Totally agree w/both Reinier and Al. I think ALOT of it has to do with amount of time spent together and subsequent bonding. I see comical traits in my dogs that are obviously handler-induced, but they absolutely have their own character and personality. I think this has gotten a little deeper than ther orignal quote that started it, but it's an interesting topic. I think it takes a certain amount of respect for the dog, as a dog, to even have the type of bond necessary to impart characteristics.


----------



## Diana Matusik (Apr 29, 2006)

I feel this quote is quite relevant. It goes down to the character of a person. A person who is weak-minded will have an insecure dog who may be fearful or even dominant over the handler. An owner who is extremely laid back in life may also have an untrained dog. One who cannot raise children "right" (and that is subjective but I am saying whether the kids are bratty hellspawn or decent human beings) probably also cannot handle raising dogs (and vice versa). One who abuses the dog will tell you much about how that person may handle other aspects of life- will s/he abuse the kids as well? 

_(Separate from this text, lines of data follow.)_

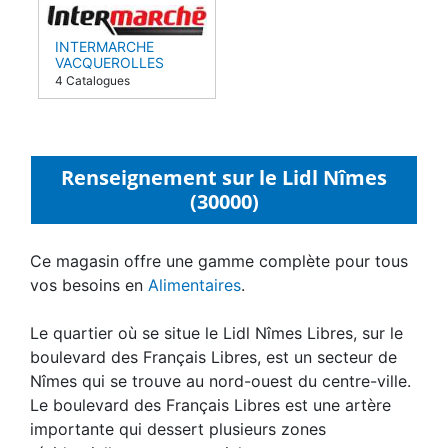
INTERMARCHE
VACQUEROLLES
(30900)
4 Catalogues
Renseignement sur le Lidl Nîmes
(30000)
Ce magasin offre une gamme complète pour tous
vos besoins en
Alimentaires
.
Le quartier où se situe le Lidl Nîmes Libres, sur le
boulevard des Français Libres, est un secteur de
Nîmes qui se trouve au nord-ouest du centre-ville.
Le boulevard des Français Libres est une artère
importante qui dessert plusieurs zones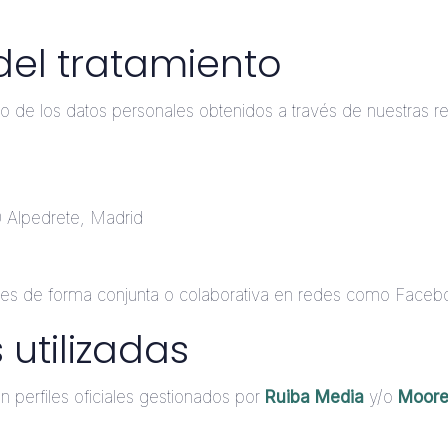
del tratamiento
o de los datos personales obtenidos a través de nuestras re
0 Alpedrete, Madrid
ales de forma conjunta o colaborativa en redes como Faceb
 utilizadas
 en perfiles oficiales gestionados por
Ruiba Media
y/o
Moore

A person has his/her ways of living and handling all that life throws down and that will translate into how the dog is raised. Even if a dog doesn't work out for a particular person it goes deeper than "oh s/he's just not a good trainer." It could be the handler tried everything in his/her power, consulted true professionals, went to seminars, tried this method then that method, sticking it through until every option is exhausted before realizing it's just not going to work. This speaks volumes of a person, more so than someone who gives up immediately as in those who dump dogs at shelters because "she's not housebroken."


----------